___ Provided records ___
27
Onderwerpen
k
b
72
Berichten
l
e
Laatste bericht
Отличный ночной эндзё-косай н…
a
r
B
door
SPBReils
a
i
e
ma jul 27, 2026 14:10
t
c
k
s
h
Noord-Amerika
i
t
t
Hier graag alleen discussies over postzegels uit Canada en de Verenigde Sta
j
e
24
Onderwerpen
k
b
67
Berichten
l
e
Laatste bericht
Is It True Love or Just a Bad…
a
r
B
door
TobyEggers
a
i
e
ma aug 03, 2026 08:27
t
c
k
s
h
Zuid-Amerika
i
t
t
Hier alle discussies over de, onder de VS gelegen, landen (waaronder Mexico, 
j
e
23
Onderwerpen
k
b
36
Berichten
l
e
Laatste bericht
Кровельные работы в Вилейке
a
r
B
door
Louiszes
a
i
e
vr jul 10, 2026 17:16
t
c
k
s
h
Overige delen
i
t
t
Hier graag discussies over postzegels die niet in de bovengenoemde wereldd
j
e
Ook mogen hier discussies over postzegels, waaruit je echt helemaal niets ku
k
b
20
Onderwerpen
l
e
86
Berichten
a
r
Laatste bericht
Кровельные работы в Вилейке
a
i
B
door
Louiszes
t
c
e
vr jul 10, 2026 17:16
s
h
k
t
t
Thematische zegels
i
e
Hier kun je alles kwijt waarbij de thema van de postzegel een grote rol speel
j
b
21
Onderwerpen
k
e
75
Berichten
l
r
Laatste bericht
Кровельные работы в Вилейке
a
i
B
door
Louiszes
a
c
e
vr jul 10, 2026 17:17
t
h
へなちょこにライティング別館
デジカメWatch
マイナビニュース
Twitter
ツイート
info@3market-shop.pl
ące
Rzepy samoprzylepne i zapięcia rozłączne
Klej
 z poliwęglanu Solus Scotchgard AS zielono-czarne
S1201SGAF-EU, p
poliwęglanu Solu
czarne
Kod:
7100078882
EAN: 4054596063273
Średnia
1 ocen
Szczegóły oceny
___
___ Provided records ___
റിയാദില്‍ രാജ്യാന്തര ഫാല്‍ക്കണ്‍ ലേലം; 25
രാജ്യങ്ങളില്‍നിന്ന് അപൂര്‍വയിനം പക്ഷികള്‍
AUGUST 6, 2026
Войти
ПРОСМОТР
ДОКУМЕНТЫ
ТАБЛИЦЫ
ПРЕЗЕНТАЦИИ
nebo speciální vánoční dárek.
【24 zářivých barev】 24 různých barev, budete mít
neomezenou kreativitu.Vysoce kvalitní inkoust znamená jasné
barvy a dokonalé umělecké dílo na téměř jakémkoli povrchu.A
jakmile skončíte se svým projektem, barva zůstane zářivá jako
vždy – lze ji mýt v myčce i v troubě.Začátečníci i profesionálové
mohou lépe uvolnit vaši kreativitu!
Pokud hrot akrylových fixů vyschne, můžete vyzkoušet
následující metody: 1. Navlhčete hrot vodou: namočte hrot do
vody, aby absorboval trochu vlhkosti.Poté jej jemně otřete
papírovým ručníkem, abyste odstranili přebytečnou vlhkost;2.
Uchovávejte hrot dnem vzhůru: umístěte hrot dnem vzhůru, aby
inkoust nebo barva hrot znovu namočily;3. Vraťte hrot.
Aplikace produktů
___
» Work to complete
Retype the portion of the data above that starts on the line with "nebo speciální vánoční dárek." and finishes on the line with "Aplikace produktů", including both of those lines.

» Answer to this exercise
nebo speciální vánoční dárek.
【24 zářivých barev】 24 různých barev, budete mít
neomezenou kreativitu.Vysoce kvalitní inkoust znamená jasné
barvy a dokonalé umělecké dílo na téměř jakémkoli povrchu.A
jakmile skončíte se svým projektem, barva zůstane zářivá jako
vždy – lze ji mýt v myčce i v troubě.Začátečníci i profesionálové
mohou lépe uvolnit vaši kreativitu!
Pokud hrot akrylových fixů vyschne, můžete vyzkoušet
následující metody: 1. Navlhčete hrot vodou: namočte hrot do
vody, aby absorboval trochu vlhkosti.Poté jej jemně otřete
papírovým ručníkem, abyste odstranili přebytečnou vlhkost;2.
Uchovávejte hrot dnem vzhůru: umístěte hrot dnem vzhůru, aby
inkoust nebo barva hrot znovu namočily;3. Vraťte hrot.
Aplikace produktů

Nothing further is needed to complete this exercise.